Le temps faisant son œuvre de dévastation, Jasmine sombre dans d'accablants souvenirs. Ses crises de folie s'amplifient, son fils ne peut plus la laisser seule, il habitera chez elle. Il l'emmène partout avec lui, ne se résoud pas à la placer dans un lieu approprié. Le jour des auditions sera dramatique. Assise dans la salle, elle reconnaîtra le son d'un violon, le Jules Leclais de Rodrigue... Une vie atonale que celle de Jasmine Dubreuil.

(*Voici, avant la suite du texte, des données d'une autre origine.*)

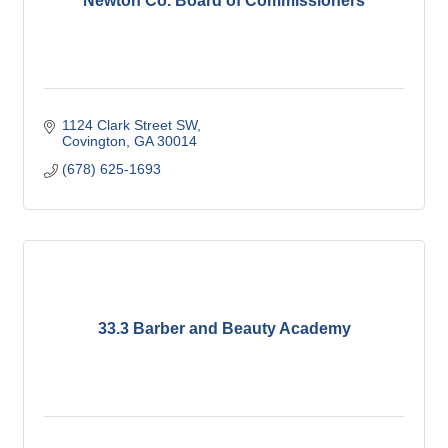
Newton Co. Board of Commissioners
1124 Clark Street SW
Covington
GA
30014
(678) 625-1693
33.3 Barber and Beauty Academy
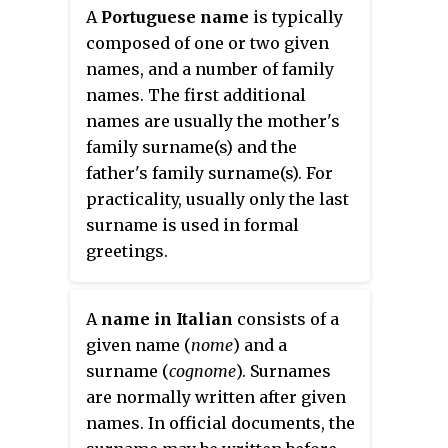
"Milne", and other variants are
A
Portuguese name
is typically
common surnames, as are their
composed of one or two given
equivalents in other languages
names, and a number of family
around the world. Milling existed
names. The first additional
in hunter-gatherer communities,
names are usually the mother's
and later millers were important
family surname(s) and the
to the development of
father's family surname(s). For
agriculture.
practicality, usually only the last
surname is used in formal
greetings.
A
name in Italian
consists of a
given name (
nome
) and a
surname (
cognome
). Surnames
are normally written after given
names. In official documents, the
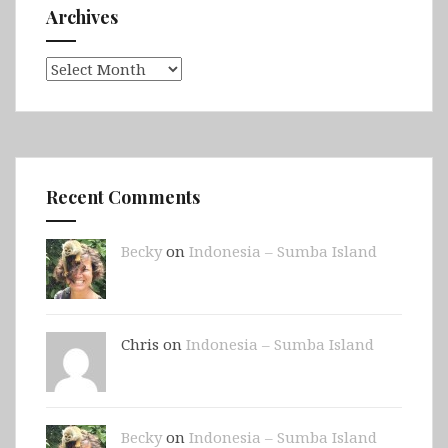
Archives
Archives
Recent Comments
Becky
on
Indonesia – Sumba Island
Chris on
Indonesia – Sumba Island
Becky
on
Indonesia – Sumba Island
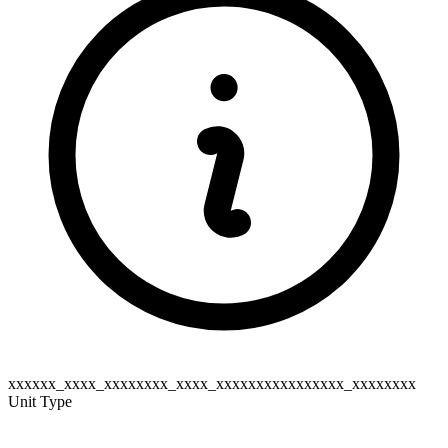
xxxxxx_xxxx_xxxxxxxx_xxxx_xxxxxxxxxxxxxxxx_xxxxxxxx
Unit Type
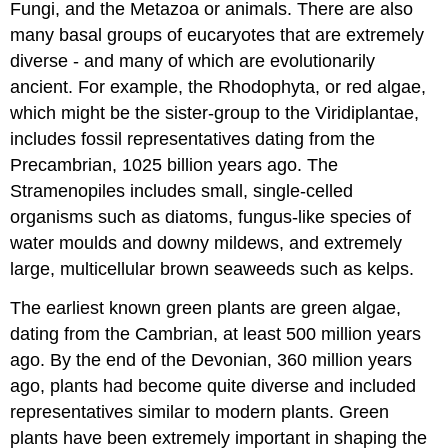
Fungi, and the Metazoa or animals. There are also
many basal groups of eucaryotes that are extremely
diverse - and many of which are evolutionarily
ancient. For example, the Rhodophyta, or red algae,
which might be the sister-group to the Viridiplantae,
includes fossil representatives dating from the
Precambrian, 1025 billion years ago. The
Stramenopiles includes small, single-celled
organisms such as diatoms, fungus-like species of
water moulds and downy mildews, and extremely
large, multicellular brown seaweeds such as kelps.
The earliest known green plants are green algae,
dating from the Cambrian, at least 500 million years
ago. By the end of the Devonian, 360 million years
ago, plants had become quite diverse and included
representatives similar to modern plants. Green
plants have been extremely important in shaping the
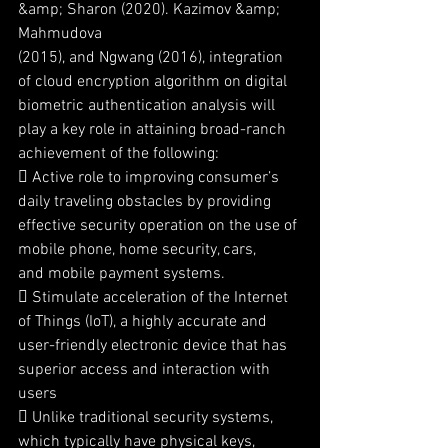
&amp; Sharon (2020). Kazimov &amp; 
Mahmudova
(2015), and Ngwang (2016), integration 
of cloud encryption algorithm on digital
biometric authentication analysis will 
play a key role in attaining broad-ranch
achievement of the following:
 Active role to improving consumer’s 
daily traveling obstacles by providing
effective security operation on the use of 
mobile phone, home security, cars,
and mobile payment systems.
 Stimulate acceleration of the Internet 
of Things (IoT), a highly accurate and
user-friendly electronic device that has 
superior access and interaction with
users
 Unlike traditional security systems, 
which typically have physical keys,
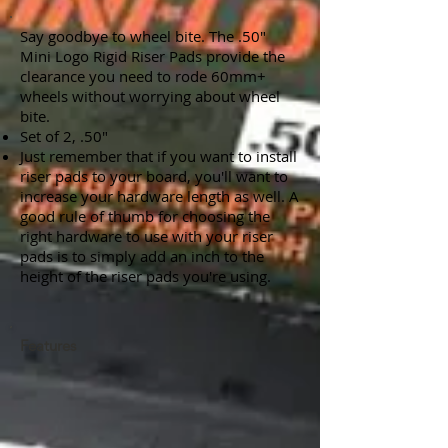
Say goodbye to wheel bite. The .50"
Mini Logo Rigid Riser Pads provide the
clearance you need to rode 60mm+
wheels without worrying about wheel
bite.
Set of 2, .50"
Just remember that if you want to install
riser pads to your board, you'll want to
increase your hardware length as well. A
good rule of thumb for choosing the
right hardware to use with your riser
pads is to simply add an inch to the
height of the riser pads you're using.
Features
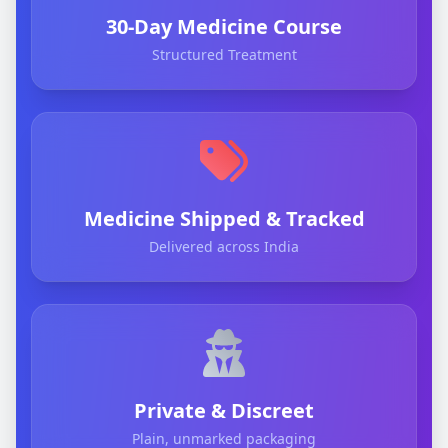
30-Day Medicine Course
Structured Treatment
Medicine Shipped & Tracked
Delivered across India
Private & Discreet
Plain, unmarked packaging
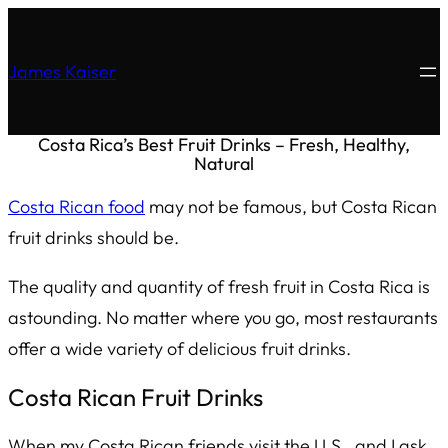
James Kaiser
Costa Rica’s Best Fruit Drinks – Fresh, Healthy,
Natural
Costa Rican food
may not be famous, but Costa Rican
fruit drinks should be.
The quality and quantity of fresh fruit in Costa Rica is
astounding. No matter where you go, most restaurants
offer a wide variety of delicious fruit drinks.
Costa Rican Fruit Drinks
When my Costa Rican friends visit the U.S., and I ask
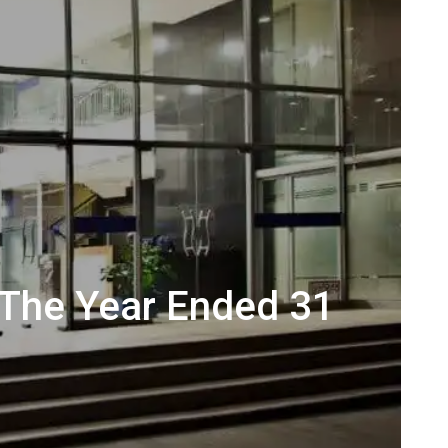
 The Year Ended 31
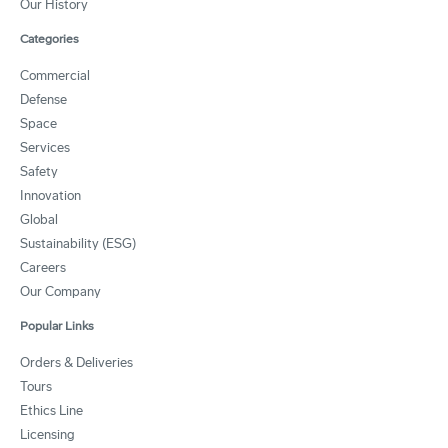
Our History
Categories
Commercial
Defense
Space
Services
Safety
Innovation
Global
Sustainability (ESG)
Careers
Our Company
Popular Links
Orders & Deliveries
Tours
Ethics Line
Licensing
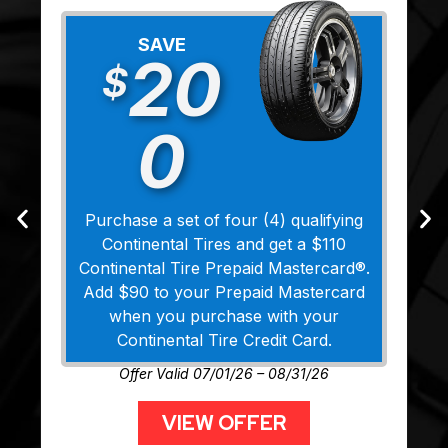
SAVE
20
$
0
Purchase a set of four (4) qualifying
Continental Tires and get a $110
Continental Tire Prepaid Mastercard®.
Add $90 to your Prepaid Mastercard
when you purchase with your
Continental Tire Credit Card.
Offer Valid 07/01/26 – 08/31/26
VIEW OFFER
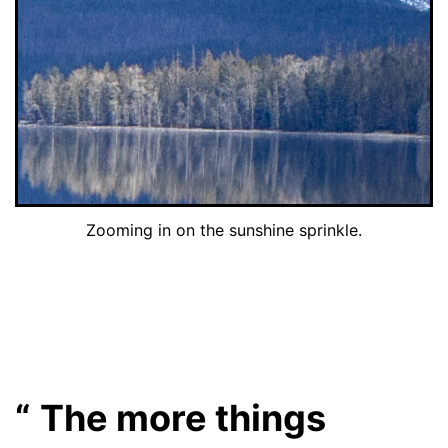
Zooming in on the sunshine sprinkle.
The more things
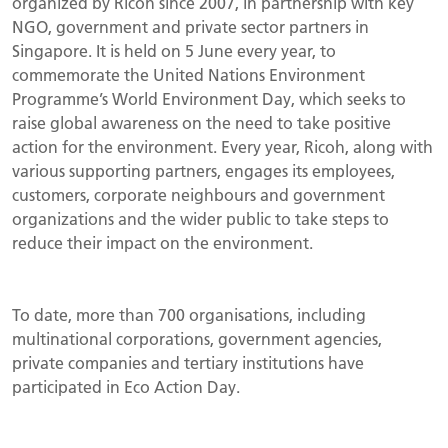
organized by Ricoh since 2007, in partnership with key
NGO, government and private sector partners in
Singapore. It is held on 5 June every year, to
commemorate the United Nations Environment
Programme’s World Environment Day, which seeks to
raise global awareness on the need to take positive
action for the environment. Every year, Ricoh, along with
various supporting partners, engages its employees,
customers, corporate neighbours and government
organizations and the wider public to take steps to
reduce their impact on the environment.
To date, more than 700 organisations, including
multinational corporations, government agencies,
private companies and tertiary institutions have
participated in Eco Action Day.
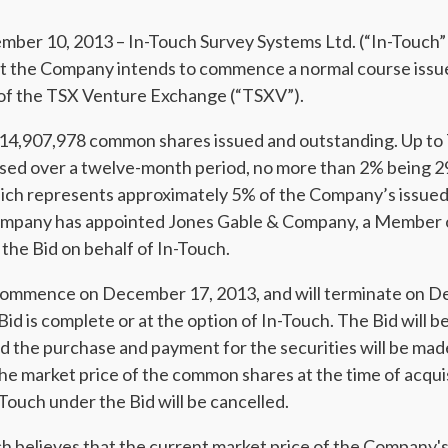
r 10, 2013 – In-Touch Survey Systems Ltd. (“In-Touch”
t the Company intends to commence a normal course issuer
 of the TSX Venture Exchange (“TSXV”).
s 14,907,978 common shares issued and outstanding. Up 
sed over a twelve-month period, no more than 2% being 
hich represents approximately 5% of the Company’s issue
mpany has appointed Jones Gable & Company, a Member o
 the Bid on behalf of In-Touch.
 commence on December 17, 2013, and will terminate on D
 Bid is complete or at the option of In-Touch. The Bid will
and the purchase and payment for the securities will be ma
e market price of the common shares at the time of acqui
Touch under the Bid will be cancelled.
 believes that the current market price of the Company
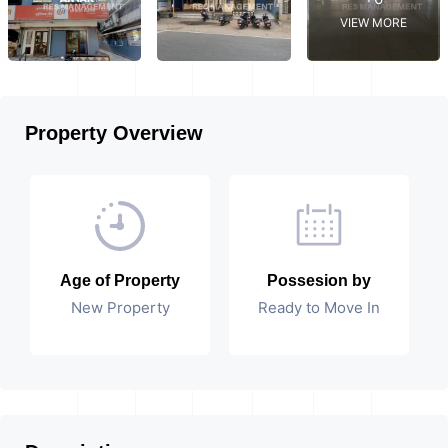
VIEW MORE
Property Overview
Age of Property
Possesion by
New Property
Ready to Move In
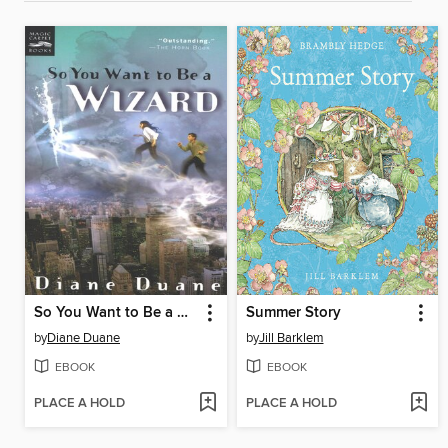
So You Want to Be a Wizard
Summer Story
by
Diane Duane
by
Jill Barklem
EBOOK
EBOOK
PLACE A HOLD
PLACE A HOLD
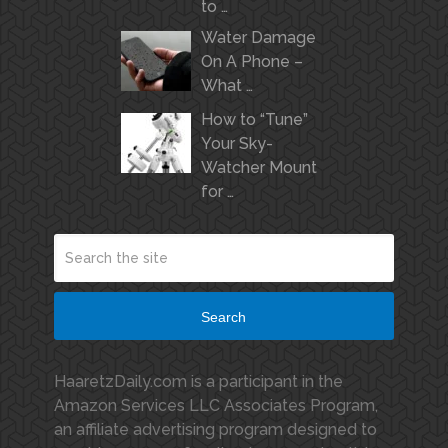
to …
Water Damage
On A Phone –
What …
How to “Tune”
Your Sky-
Watcher Mount
for …
Search
HaaretzDaily.com is a participant in the
Amazon Services LLC Associates Program,
an affiliate advertising program designed to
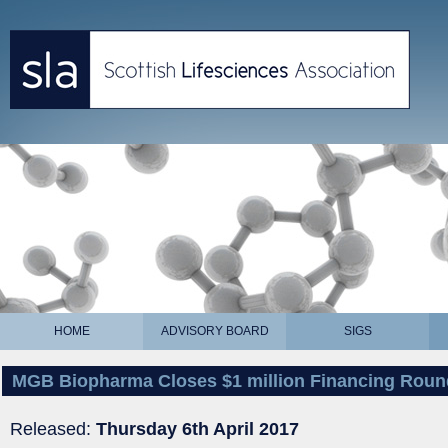
HOME
ADVISORY BOARD
SIGS
MGB Biopharma Closes $1 million Financing Roun
Released:
Thursday 6th April 2017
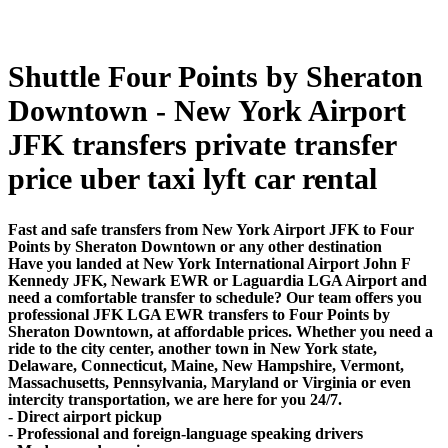
Shuttle Four Points by Sheraton
Downtown - New York Airport
JFK transfers private transfer
price uber taxi lyft car rental
Fast and safe transfers from New York Airport JFK to Four
Points by Sheraton Downtown or any other destination
Have you landed at New York International Airport John F
Kennedy JFK, Newark EWR or Laguardia LGA Airport and
need a comfortable transfer to schedule? Our team offers you
professional JFK LGA EWR transfers to Four Points by
Sheraton Downtown, at affordable prices. Whether you need a
ride to the city center, another town in New York state,
Delaware, Connecticut, Maine, New Hampshire, Vermont,
Massachusetts, Pennsylvania, Maryland or Virginia or even
intercity transportation, we are here for you 24/7.
- Direct airport pickup
- Professional and foreign-language speaking drivers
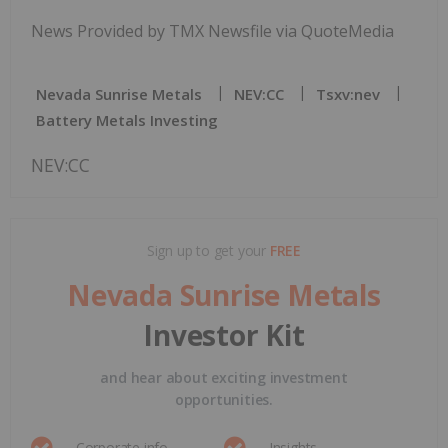
News Provided by TMX Newsfile via QuoteMedia
Nevada Sunrise Metals
NEV:CC
Tsxv:nev
Battery Metals Investing
NEV:CC
Sign up to get your
FREE
Nevada Sunrise Metals
Investor Kit
and hear about exciting investment
opportunities.
Corporate info
Insights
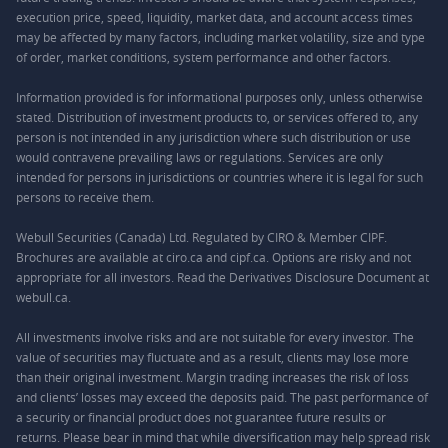
execution price, speed, liquidity, market data, and account access times
may be affected by many factors, including market volatility, size and type
of order, market conditions, system performance and other factors.
Information provided is for informational purposes only, unless otherwise
stated. Distribution of investment products to, or services offered to, any
person is not intended in any jurisdiction where such distribution or use
would contravene prevailing laws or regulations. Services are only
intended for persons in jurisdictions or countries where it is legal for such
persons to receive them.
Webull Securities (Canada) Ltd. Regulated by CIRO & Member CIPF.
Brochures are available at ciro.ca and cipf.ca. Options are risky and not
appropriate for all investors. Read the Derivatives Disclosure Document at
webull.ca.
All investments involve risks and are not suitable for every investor. The
value of securities may fluctuate and as a result, clients may lose more
than their original investment. Margin trading increases the risk of loss
and clients’ losses may exceed the deposits paid. The past performance of
a security or financial product does not guarantee future results or
returns. Please bear in mind that while diversification may help spread risk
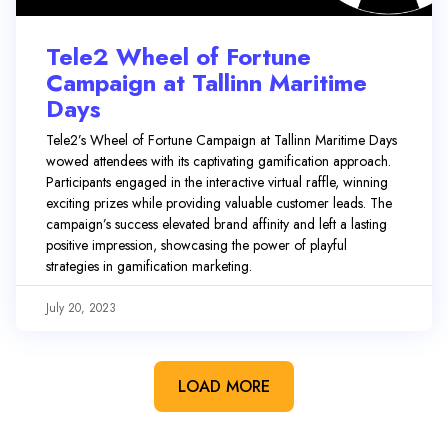
Tele2 Wheel of Fortune
Campaign at Tallinn Maritime
Days
Tele2’s Wheel of Fortune Campaign at Tallinn Maritime Days
wowed attendees with its captivating gamification approach.
Participants engaged in the interactive virtual raffle, winning
exciting prizes while providing valuable customer leads. The
campaign’s success elevated brand affinity and left a lasting
positive impression, showcasing the power of playful
strategies in gamification marketing.
July 20, 2023
LOAD MORE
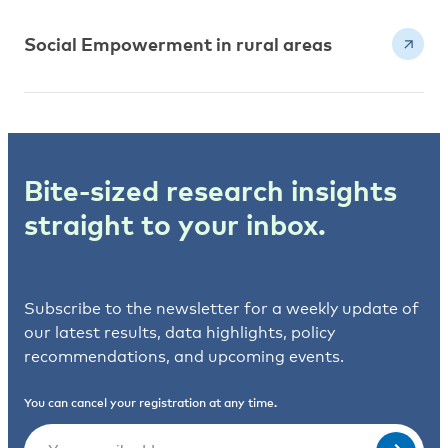
Social Empowerment in rural areas
Bite-sized research insights
straight to your inbox.
Subscribe to the newsletter for a weekly update of
our latest results, data highlights, policy
recommendations, and upcoming events.
You can cancel your registration at any time.
Email
(Required)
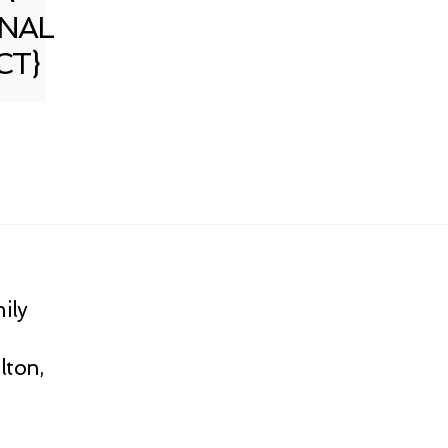
NAL
CT}
ily
lton,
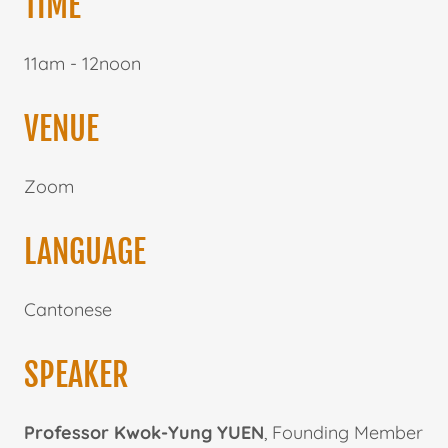
TIME
11am - 12noon
VENUE
Zoom
LANGUAGE
Cantonese
SPEAKER
Professor Kwok-Yung YUEN
, Founding Member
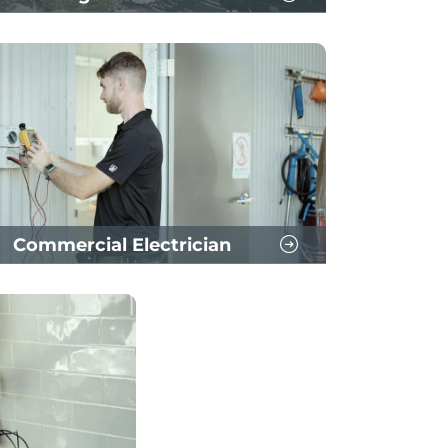
Commercial Electrician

Roman atypique orchestré magnifiquement par Mathieu Boutin, lui-même musicien. Si Jasmine demeure le pivot de l'histoire, la musique, polyphonique, vibre dans sa tête, ne lui laissant aucun répit jusqu'au redoutable accord final. Des tonalités apaisantes réuniront des êtres parfois éparpillés. Robert et Juliette, cette dernière se produisant dans un site érotique, veut gagner de l'argent pour adopter des enfants orphelins. David et Clothilde. Le jeune interprète a enfin obtenu le poste de Robert Dubreuil. Andante intime avec Clothilde. Annie et Marianne se contentent du peu que la vie leur donne. Il y a les lenteurs, les emportements d'une trame musicale, symphonie qui donne vie aux mots, en compagnie de Mendelssohn, de Schubert, de Ravel. De Mozart, pour l'amour de la vie malgré ses avatars. Un roman lui aussi absolu, empreint d'un humour grinçant où légèreté et gravité se côtoient, musiquent avec Gabriel Fauré, Éric Satie. D'autres, qui dirigent les personnages de leurs compositions immortelles.
À lire, au rythme de toutes les saisons d'Antonio Vivaldi.